R. tenuirostris is found in highland freshwater marshes in central Mexico, from southern Nayarit, Jalisco, Guanajuato and southern San Luis Potosi, south to Guerrero, Morelos and Puebla, and on the Pacific slope in Colima (Warner and Dickerman 1959, Williams 1989, Howell and Webb 1995, Taylor and van Perlo 1998). It has been recorded at 800-2,500 m at least (Williams 1989). In the mid-20th century, the species was reported to be common in extensive marshes west of Mexico City, although the edges of these habitats were being grazed (Warner and Dickerman 1959). The species has also been recorded in smaller seasonal areas of marsh, probably through dispersal from permanent wetlands in the rainy season (Williams 1989). Permanent wetlands in central Mexico are reported to be in a degraded condition and the total area of habitat available to this species becomes very limited towards the end of the typical dry season. Furthermore, these habitats have been reported as under threat from increasing agricultural, industrial and urban development (Williams 1989). Further information on this species is requested, including the likely population size, population and habitat trends, and details of threats.
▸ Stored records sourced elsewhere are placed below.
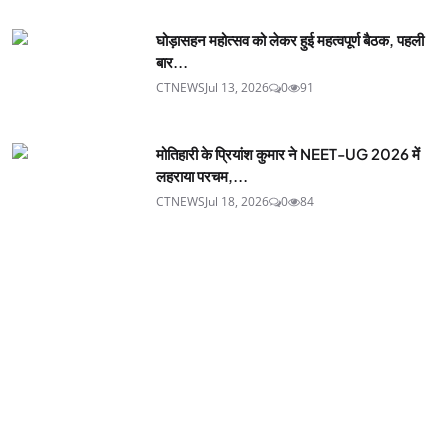
घोड़ासहन महोत्सव को लेकर हुई महत्वपूर्ण बैठक, पहली
बार...
CTNEWS
Jul 13, 2026
0
91
मोतिहारी के प्रियांश कुमार ने NEET-UG 2026 में
लहराया परचम,...
CTNEWS
Jul 18, 2026
0
84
R. elegans (as defined following the taxonomic change, and incorporating ramsdeni) is a widespread and mostly migratory inhabitant of freshwater and brackish wetlands, including modified areas, in eastern North America, eastern Mexico and Cuba (Taylor and van Perlo 1998). The species is in decline owing mainly to the loss, fragmentation and degradation of wetland habitats (Cooper 2008). Qualitative observations and Breeding Bird Survey (BBS) data are indicative of declines across most of the species’s range in the USA, although caution is advised in using BBS data, as the methods and coverage of these surveys may not provide the most reliable data for this species (reviewed by Cooper 2008).
Further information is requested. If the species is observed, estimated or suspected to be undergoing a population decline approaching 30% over 14 years (estimate of three generations) the species may qualify as Near Threatened under criterion A.
Cooper, T. R. (2008) King Rail (Rallus elegans) Conservation Plan, Version 1. Fort Selling, MN: U.S. Fish and Wildlife Service.
Howell, S. N. G. and Webb, S. (1995) A guide to the birds of Mexico and northern Central America. Oxford, UK: Oxford University Press.
Maley, J. M. and Brumfield, R. T. (2013) Mitochondrial and next-generation sequence data used to infer phylogenetic relationships and species limits in the clapper/king rail complex. Condor 115(2): 316–329.
Taylor B. and van Perlo, B. (1998) Rails: A guide to the rails, crakes, gallinules and coots of the world. Robertsbridge, UK: Pica Press.
Tobias, J. A., Seddon, N., Spottiswoode, C. N., Pilgrim, J. D., Fishpool, L. D. C. and Collar, N. J. (2010) Quantitative criteria for species delimitation. Ibis 152: 724–746.
Warner, D. W. and Dickerman, R. W. (1989) The status of Rallus elegans tenuirostris in Mexico. Condor 61: 49–51.
Williams, S. O., III (1989) Notes on the rail Rallus longirostris tenuirostris in the highlands of central Mexico. Wilson Bulletin 101: 117–120.